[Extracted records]
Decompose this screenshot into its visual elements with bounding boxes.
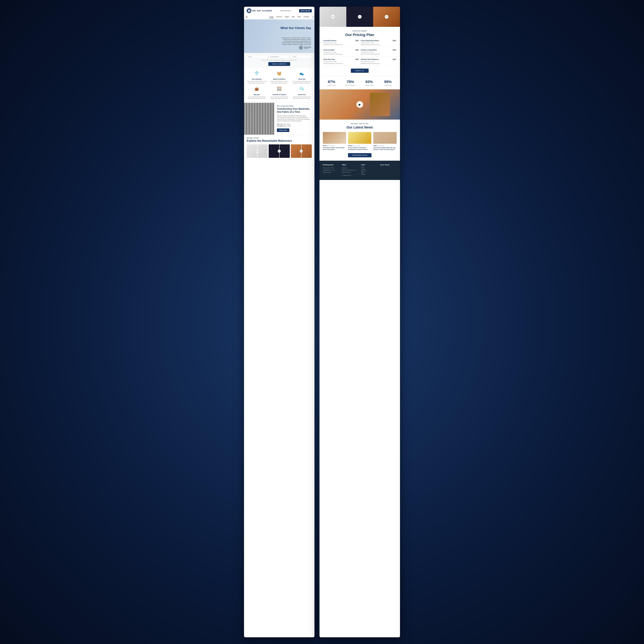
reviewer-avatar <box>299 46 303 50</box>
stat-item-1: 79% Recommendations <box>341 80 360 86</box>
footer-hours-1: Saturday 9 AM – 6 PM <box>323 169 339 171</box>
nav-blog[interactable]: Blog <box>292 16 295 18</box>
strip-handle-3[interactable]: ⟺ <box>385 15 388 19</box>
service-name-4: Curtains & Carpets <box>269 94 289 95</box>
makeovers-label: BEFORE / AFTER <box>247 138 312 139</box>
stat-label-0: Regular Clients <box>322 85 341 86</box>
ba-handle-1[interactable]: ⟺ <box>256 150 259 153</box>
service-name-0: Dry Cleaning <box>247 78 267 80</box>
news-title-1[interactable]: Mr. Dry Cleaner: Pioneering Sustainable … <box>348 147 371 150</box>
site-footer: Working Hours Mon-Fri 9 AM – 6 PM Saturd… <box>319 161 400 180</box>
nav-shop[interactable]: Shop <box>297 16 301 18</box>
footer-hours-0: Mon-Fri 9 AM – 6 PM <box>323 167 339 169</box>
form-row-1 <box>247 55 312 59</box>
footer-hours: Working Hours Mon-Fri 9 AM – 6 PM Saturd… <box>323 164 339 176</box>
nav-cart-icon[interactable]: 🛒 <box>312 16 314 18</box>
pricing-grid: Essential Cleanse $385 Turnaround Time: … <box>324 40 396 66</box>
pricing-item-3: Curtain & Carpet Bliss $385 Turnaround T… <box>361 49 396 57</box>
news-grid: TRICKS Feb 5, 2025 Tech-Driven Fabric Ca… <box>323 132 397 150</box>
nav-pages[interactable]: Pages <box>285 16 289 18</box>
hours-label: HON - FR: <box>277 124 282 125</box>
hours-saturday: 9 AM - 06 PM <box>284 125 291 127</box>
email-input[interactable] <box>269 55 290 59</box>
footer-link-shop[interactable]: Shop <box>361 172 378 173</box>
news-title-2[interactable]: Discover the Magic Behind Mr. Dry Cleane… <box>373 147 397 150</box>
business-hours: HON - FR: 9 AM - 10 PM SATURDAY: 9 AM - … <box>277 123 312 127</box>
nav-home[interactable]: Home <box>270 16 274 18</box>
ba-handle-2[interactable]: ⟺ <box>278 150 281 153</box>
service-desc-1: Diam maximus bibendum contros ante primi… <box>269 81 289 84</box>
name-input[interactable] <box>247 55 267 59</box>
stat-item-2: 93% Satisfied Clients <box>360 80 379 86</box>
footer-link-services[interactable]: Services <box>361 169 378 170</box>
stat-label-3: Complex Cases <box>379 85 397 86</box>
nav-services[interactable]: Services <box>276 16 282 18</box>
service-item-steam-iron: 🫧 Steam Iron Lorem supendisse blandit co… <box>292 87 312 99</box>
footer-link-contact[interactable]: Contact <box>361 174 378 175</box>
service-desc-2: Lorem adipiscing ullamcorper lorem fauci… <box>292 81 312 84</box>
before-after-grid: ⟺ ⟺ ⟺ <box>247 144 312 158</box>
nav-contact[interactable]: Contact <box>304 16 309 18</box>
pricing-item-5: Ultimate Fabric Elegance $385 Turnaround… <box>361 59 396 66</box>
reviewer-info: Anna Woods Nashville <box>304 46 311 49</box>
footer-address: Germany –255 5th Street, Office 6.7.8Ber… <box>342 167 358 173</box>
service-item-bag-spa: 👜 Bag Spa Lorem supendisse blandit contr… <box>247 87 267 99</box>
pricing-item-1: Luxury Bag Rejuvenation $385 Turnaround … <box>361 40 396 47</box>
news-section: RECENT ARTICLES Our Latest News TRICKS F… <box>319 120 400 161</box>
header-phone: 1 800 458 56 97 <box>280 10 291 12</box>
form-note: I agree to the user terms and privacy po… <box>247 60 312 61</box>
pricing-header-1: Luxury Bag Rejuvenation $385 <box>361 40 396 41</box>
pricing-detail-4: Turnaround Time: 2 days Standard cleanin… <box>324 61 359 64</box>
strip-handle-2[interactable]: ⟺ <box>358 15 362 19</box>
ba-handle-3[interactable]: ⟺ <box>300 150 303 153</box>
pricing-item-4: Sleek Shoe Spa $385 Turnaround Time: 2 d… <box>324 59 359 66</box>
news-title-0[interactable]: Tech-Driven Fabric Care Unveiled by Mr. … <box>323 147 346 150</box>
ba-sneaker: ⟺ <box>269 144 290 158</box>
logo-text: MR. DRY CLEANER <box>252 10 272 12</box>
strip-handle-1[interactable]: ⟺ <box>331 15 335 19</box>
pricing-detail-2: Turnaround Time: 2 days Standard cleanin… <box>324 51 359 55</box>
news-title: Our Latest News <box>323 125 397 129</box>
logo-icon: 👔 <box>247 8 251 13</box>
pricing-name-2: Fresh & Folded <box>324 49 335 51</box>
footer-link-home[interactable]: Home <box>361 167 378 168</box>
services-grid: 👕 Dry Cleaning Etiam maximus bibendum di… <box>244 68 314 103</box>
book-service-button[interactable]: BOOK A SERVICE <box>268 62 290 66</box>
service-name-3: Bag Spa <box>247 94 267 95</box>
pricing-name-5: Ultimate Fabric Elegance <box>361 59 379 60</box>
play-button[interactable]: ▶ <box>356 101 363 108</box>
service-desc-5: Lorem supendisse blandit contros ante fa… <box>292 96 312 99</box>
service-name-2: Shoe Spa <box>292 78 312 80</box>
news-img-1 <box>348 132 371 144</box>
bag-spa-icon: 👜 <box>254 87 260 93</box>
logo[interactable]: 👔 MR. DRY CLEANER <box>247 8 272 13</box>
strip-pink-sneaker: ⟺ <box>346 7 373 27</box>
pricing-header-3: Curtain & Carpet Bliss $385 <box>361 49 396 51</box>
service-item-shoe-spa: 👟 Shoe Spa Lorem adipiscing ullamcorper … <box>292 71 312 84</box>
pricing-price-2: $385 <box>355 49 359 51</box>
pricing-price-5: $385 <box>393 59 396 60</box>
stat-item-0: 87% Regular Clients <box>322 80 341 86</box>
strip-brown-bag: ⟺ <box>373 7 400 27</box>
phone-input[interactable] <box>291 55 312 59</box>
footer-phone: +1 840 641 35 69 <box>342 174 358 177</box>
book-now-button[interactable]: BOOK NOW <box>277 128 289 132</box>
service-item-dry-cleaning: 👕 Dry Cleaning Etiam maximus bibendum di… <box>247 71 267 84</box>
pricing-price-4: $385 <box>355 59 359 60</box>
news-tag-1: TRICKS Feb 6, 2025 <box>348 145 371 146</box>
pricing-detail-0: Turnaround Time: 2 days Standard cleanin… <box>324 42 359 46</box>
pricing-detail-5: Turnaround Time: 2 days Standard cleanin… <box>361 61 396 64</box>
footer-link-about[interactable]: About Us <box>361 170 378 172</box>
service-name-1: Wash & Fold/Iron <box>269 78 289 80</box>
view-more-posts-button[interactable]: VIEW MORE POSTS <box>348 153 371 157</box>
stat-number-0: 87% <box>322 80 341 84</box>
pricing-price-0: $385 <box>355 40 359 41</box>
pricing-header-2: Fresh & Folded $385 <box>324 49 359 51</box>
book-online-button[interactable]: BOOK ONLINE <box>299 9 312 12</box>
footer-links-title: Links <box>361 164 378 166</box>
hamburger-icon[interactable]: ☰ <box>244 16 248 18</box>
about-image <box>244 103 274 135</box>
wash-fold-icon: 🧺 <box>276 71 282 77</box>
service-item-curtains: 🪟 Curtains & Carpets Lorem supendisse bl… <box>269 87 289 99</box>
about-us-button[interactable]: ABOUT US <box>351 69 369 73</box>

*EXERCISE INSTRUCTIONS*.
Each entry above should be written out verbatim, minus its pictures.

*ANSWER SPACE*.
Decompose this screenshot into its visual elements with bounding boxes.
reviewer-avatar <box>299 46 303 50</box>
stat-item-1: 79% Recommendations <box>341 80 360 86</box>
footer-hours-1: Saturday 9 AM – 6 PM <box>323 169 339 171</box>
nav-blog[interactable]: Blog <box>292 16 295 18</box>
strip-handle-3[interactable]: ⟺ <box>385 15 388 19</box>
service-name-4: Curtains & Carpets <box>269 94 289 95</box>
makeovers-label: BEFORE / AFTER <box>247 138 312 139</box>
stat-label-0: Regular Clients <box>322 85 341 86</box>
ba-handle-1[interactable]: ⟺ <box>256 150 259 153</box>
service-name-0: Dry Cleaning <box>247 78 267 80</box>
news-title-1[interactable]: Mr. Dry Cleaner: Pioneering Sustainable … <box>348 147 371 150</box>
site-footer: Working Hours Mon-Fri 9 AM – 6 PM Saturd… <box>319 161 400 180</box>
nav-shop[interactable]: Shop <box>297 16 301 18</box>
footer-hours-0: Mon-Fri 9 AM – 6 PM <box>323 167 339 169</box>
form-row-1 <box>247 55 312 59</box>
footer-hours: Working Hours Mon-Fri 9 AM – 6 PM Saturd… <box>323 164 339 176</box>
nav-cart-icon[interactable]: 🛒 <box>312 16 314 18</box>
pricing-grid: Essential Cleanse $385 Turnaround Time: … <box>324 40 396 66</box>
pricing-item-3: Curtain & Carpet Bliss $385 Turnaround T… <box>361 49 396 57</box>
news-grid: TRICKS Feb 5, 2025 Tech-Driven Fabric Ca… <box>323 132 397 150</box>
nav-pages[interactable]: Pages <box>285 16 289 18</box>
hours-label: HON - FR: <box>277 124 282 125</box>
hours-saturday: 9 AM - 06 PM <box>284 125 291 127</box>
email-input[interactable] <box>269 55 290 59</box>
footer-link-shop[interactable]: Shop <box>361 172 378 173</box>
news-title-2[interactable]: Discover the Magic Behind Mr. Dry Cleane… <box>373 147 397 150</box>
business-hours: HON - FR: 9 AM - 10 PM SATURDAY: 9 AM - … <box>277 123 312 127</box>
nav-home[interactable]: Home <box>270 16 274 18</box>
ba-handle-2[interactable]: ⟺ <box>278 150 281 153</box>
service-desc-1: Diam maximus bibendum contros ante primi… <box>269 81 289 84</box>
name-input[interactable] <box>247 55 267 59</box>
stat-item-2: 93% Satisfied Clients <box>360 80 379 86</box>
footer-link-services[interactable]: Services <box>361 169 378 170</box>
stat-label-3: Complex Cases <box>379 85 397 86</box>
nav-services[interactable]: Services <box>276 16 282 18</box>
service-item-steam-iron: 🫧 Steam Iron Lorem supendisse blandit co… <box>292 87 312 99</box>
footer-link-contact[interactable]: Contact <box>361 174 378 175</box>
service-desc-2: Lorem adipiscing ullamcorper lorem fauci… <box>292 81 312 84</box>
before-after-grid: ⟺ ⟺ ⟺ <box>247 144 312 158</box>
nav-contact[interactable]: Contact <box>304 16 309 18</box>
pricing-item-5: Ultimate Fabric Elegance $385 Turnaround… <box>361 59 396 66</box>
reviewer-info: Anna Woods Nashville <box>304 46 311 49</box>
footer-address: Germany –255 5th Street, Office 6.7.8Ber… <box>342 167 358 173</box>
service-item-bag-spa: 👜 Bag Spa Lorem supendisse blandit contr… <box>247 87 267 99</box>
pricing-item-1: Luxury Bag Rejuvenation $385 Turnaround … <box>361 40 396 47</box>
news-section: RECENT ARTICLES Our Latest News TRICKS F… <box>319 120 400 161</box>
header-phone: 1 800 458 56 97 <box>280 10 291 12</box>
form-note: I agree to the user terms and privacy po… <box>247 60 312 61</box>
pricing-header-1: Luxury Bag Rejuvenation $385 <box>361 40 396 41</box>
pricing-detail-4: Turnaround Time: 2 days Standard cleanin… <box>324 61 359 64</box>
strip-handle-2[interactable]: ⟺ <box>358 15 362 19</box>
ba-handle-3[interactable]: ⟺ <box>300 150 303 153</box>
pricing-item-4: Sleek Shoe Spa $385 Turnaround Time: 2 d… <box>324 59 359 66</box>
news-title-0[interactable]: Tech-Driven Fabric Care Unveiled by Mr. … <box>323 147 346 150</box>
ba-sneaker: ⟺ <box>269 144 290 158</box>
logo-text: MR. DRY CLEANER <box>252 10 272 12</box>
strip-handle-1[interactable]: ⟺ <box>331 15 335 19</box>
pricing-detail-2: Turnaround Time: 2 days Standard cleanin… <box>324 51 359 55</box>
news-title: Our Latest News <box>323 125 397 129</box>
logo-icon: 👔 <box>247 8 251 13</box>
pricing-name-2: Fresh & Folded <box>324 49 335 51</box>
footer-link-home[interactable]: Home <box>361 167 378 168</box>
services-grid: 👕 Dry Cleaning Etiam maximus bibendum di… <box>244 68 314 103</box>
book-service-button[interactable]: BOOK A SERVICE <box>268 62 290 66</box>
service-name-3: Bag Spa <box>247 94 267 95</box>
pricing-name-5: Ultimate Fabric Elegance <box>361 59 379 60</box>
play-button[interactable]: ▶ <box>356 101 363 108</box>
service-desc-5: Lorem supendisse blandit contros ante fa… <box>292 96 312 99</box>
service-name-2: Shoe Spa <box>292 78 312 80</box>
news-img-1 <box>348 132 371 144</box>
bag-spa-icon: 👜 <box>254 87 260 93</box>
logo[interactable]: 👔 MR. DRY CLEANER <box>247 8 272 13</box>
strip-pink-sneaker: ⟺ <box>346 7 373 27</box>
pricing-header-3: Curtain & Carpet Bliss $385 <box>361 49 396 51</box>
service-item-shoe-spa: 👟 Shoe Spa Lorem adipiscing ullamcorper … <box>292 71 312 84</box>
pricing-price-2: $385 <box>355 49 359 51</box>
pricing-price-5: $385 <box>393 59 396 60</box>
stat-item-0: 87% Regular Clients <box>322 80 341 86</box>
strip-brown-bag: ⟺ <box>373 7 400 27</box>
phone-input[interactable] <box>291 55 312 59</box>
footer-phone: +1 840 641 35 69 <box>342 174 358 177</box>
book-now-button[interactable]: BOOK NOW <box>277 128 289 132</box>
service-item-dry-cleaning: 👕 Dry Cleaning Etiam maximus bibendum di… <box>247 71 267 84</box>
pricing-price-4: $385 <box>355 59 359 60</box>
news-tag-1: TRICKS Feb 6, 2025 <box>348 145 371 146</box>
pricing-detail-0: Turnaround Time: 2 days Standard cleanin… <box>324 42 359 46</box>
pricing-detail-5: Turnaround Time: 2 days Standard cleanin… <box>361 61 396 64</box>
footer-link-about[interactable]: About Us <box>361 170 378 172</box>
service-name-1: Wash & Fold/Iron <box>269 78 289 80</box>
view-more-posts-button[interactable]: VIEW MORE POSTS <box>348 153 371 157</box>
stat-number-0: 87% <box>322 80 341 84</box>
pricing-price-0: $385 <box>355 40 359 41</box>
pricing-header-2: Fresh & Folded $385 <box>324 49 359 51</box>
book-online-button[interactable]: BOOK ONLINE <box>299 9 312 12</box>
footer-links-title: Links <box>361 164 378 166</box>
hamburger-icon[interactable]: ☰ <box>244 16 248 18</box>
about-image <box>244 103 274 135</box>
wash-fold-icon: 🧺 <box>276 71 282 77</box>
service-item-curtains: 🪟 Curtains & Carpets Lorem supendisse bl… <box>269 87 289 99</box>
about-us-button[interactable]: ABOUT US <box>351 69 369 73</box>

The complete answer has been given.